*** Task input Section Begins ***

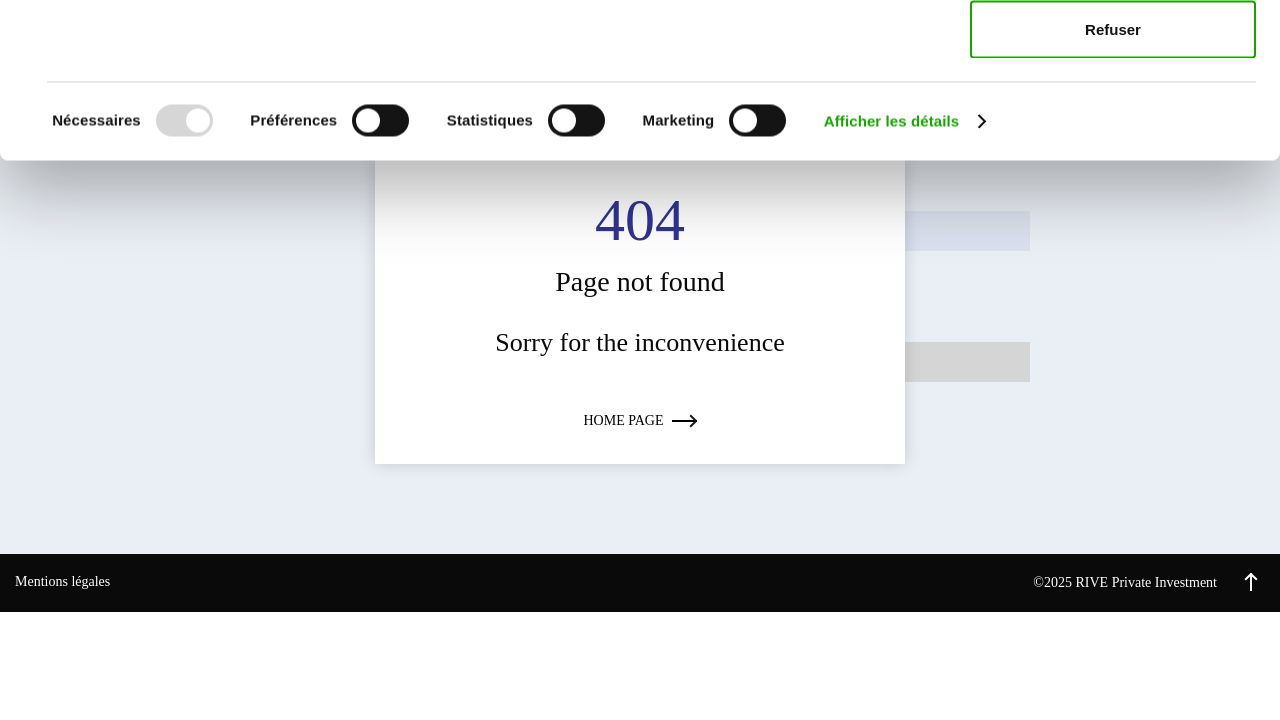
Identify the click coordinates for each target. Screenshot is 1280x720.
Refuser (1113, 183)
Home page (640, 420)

*** Task input Section Ends ***
*** Task input Section Begins ***

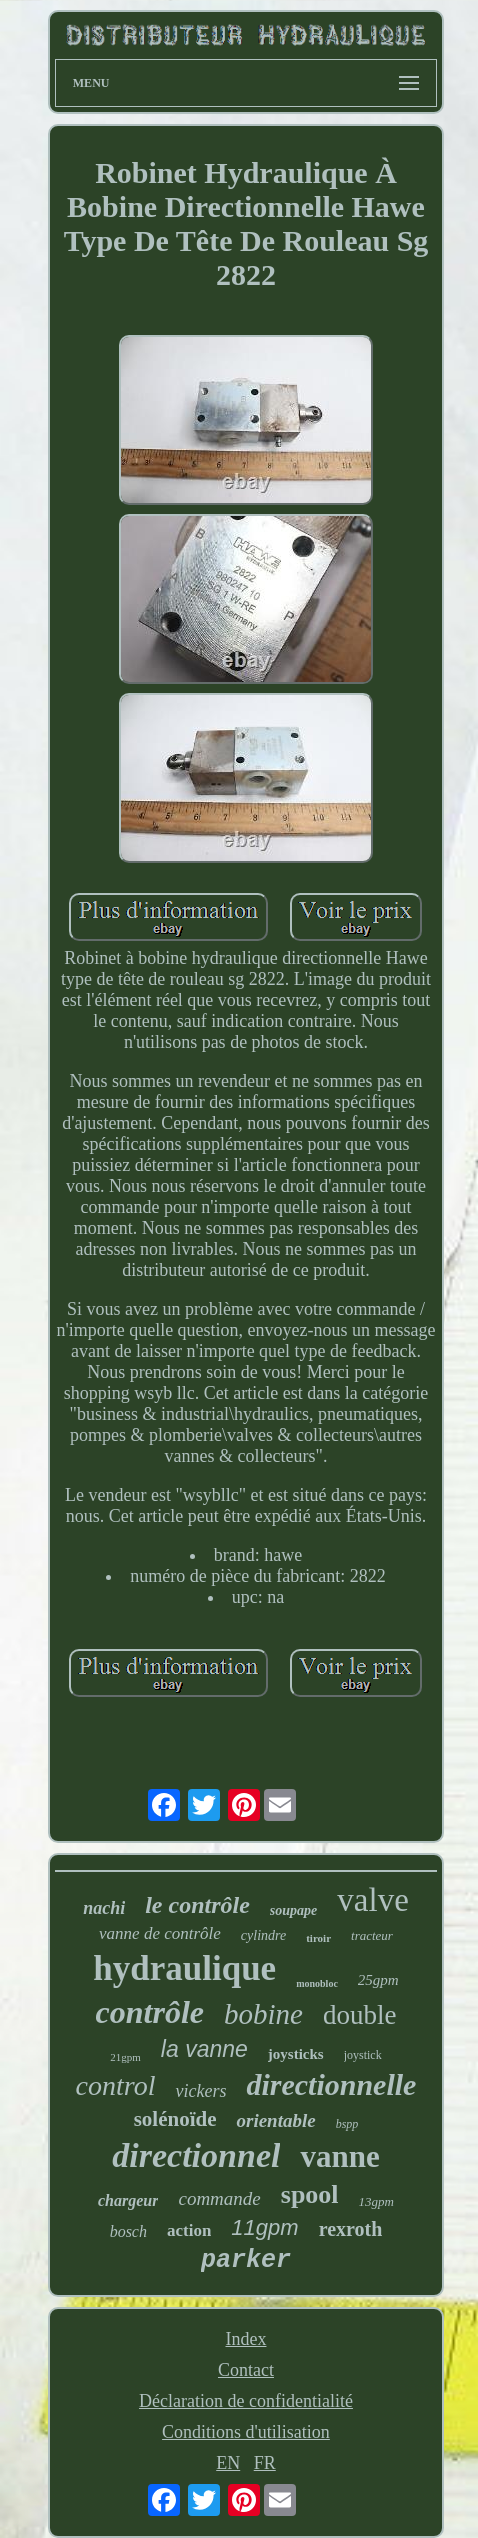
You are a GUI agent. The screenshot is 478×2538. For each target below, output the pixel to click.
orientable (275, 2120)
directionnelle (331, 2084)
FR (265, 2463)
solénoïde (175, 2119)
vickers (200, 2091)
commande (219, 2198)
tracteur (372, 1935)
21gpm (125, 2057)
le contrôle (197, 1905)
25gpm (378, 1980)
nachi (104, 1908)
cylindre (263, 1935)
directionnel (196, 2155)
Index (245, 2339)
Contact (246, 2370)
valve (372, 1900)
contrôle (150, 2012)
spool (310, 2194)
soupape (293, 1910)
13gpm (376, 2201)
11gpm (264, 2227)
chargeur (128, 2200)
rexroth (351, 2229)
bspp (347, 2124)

*** Task input Section Ends ***

Aim of the task: Once you find the line with "21gpm (125, 2057)" in the entries above, output it and each line after it up to and including the line with "bspp (347, 2124)", and nothing else.

Task response:
21gpm (125, 2057)
le contrôle (197, 1905)
25gpm (378, 1980)
nachi (104, 1908)
cylindre (263, 1935)
directionnel (196, 2155)
Index (245, 2339)
Contact (246, 2370)
valve (372, 1900)
contrôle (150, 2012)
spool (310, 2194)
soupape (293, 1910)
13gpm (376, 2201)
11gpm (264, 2227)
chargeur (128, 2200)
rexroth (351, 2229)
bspp (347, 2124)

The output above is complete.